Hodowle neuronów hipokampa w celu wykrywania i badania nowych patogennych przeciwciał zaangażowanych w autoimmunologiczne zapalenie mózgu

Protokół ten jest istotny, ponieważ pozwolił nam określić, czy próbka pacjenta zawierała przeciwciała chorobotwórcze. Główną zaletą tej techniki jest jej zdolność do różnicowania reaktywności między antygenami powierzchniowymi i wewnątrzkomórkowymi, których nie można łatwo rozróżnić innymi metodami. Kulturowe neurony hipokampa są wykorzystywane do identyfikacji nowych przeciwciał.

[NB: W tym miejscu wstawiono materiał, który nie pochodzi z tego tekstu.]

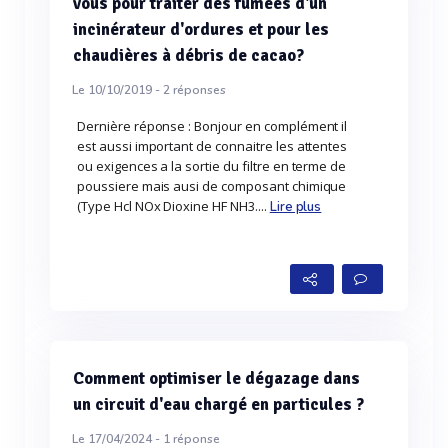
vous pour traiter des fumées d'un
incinérateur d'ordures et pour les
chaudières à débris de cacao?
Le 10/10/2019 -
2
réponses
Dernière réponse : Bonjour en complément il
est aussi important de connaitre les attentes
ou exigences a la sortie du filtre en terme de
poussiere mais ausi de composant chimique
(Type Hcl NOx Dioxine HF NH3....
Lire plus
Comment optimiser le dégazage dans
un circuit d'eau chargé en particules ?
Le 17/04/2024 -
1
réponse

Identyfikacja tych nowych przeciwciał ostatecznie pozwala na rozpoczęcie stosowania specyfiku w monoterapii w celu poprawy wyników leczenia pacjentów. Technika ta jest ważna, ponieważ można ją rozszerzyć na całą dziedzinę chorób związanych z patogennymi przeciwciałami skierowanymi przeciwko białkom powierzchniowym neuronów. Trzymając głowę zarodka cienkimi zakrzywionymi kleszczami, przebij oczodoły parą cienkich prostych kleszczy pod kątem 45 stopni.

Następnie zwolnij cienkie zakrzywione kleszcze. Za pomocą nożyczek chirurgicznych wypreparuj skórę i czaszkę, zaczynając od kości potylicznej do kości czołowej. Następnie usuń mózg za pomocą pary cienkich zakrzywionych kleszczy i zbierz go w sześciocentymetrowym naczyniu z hibernacją i witaminą B27.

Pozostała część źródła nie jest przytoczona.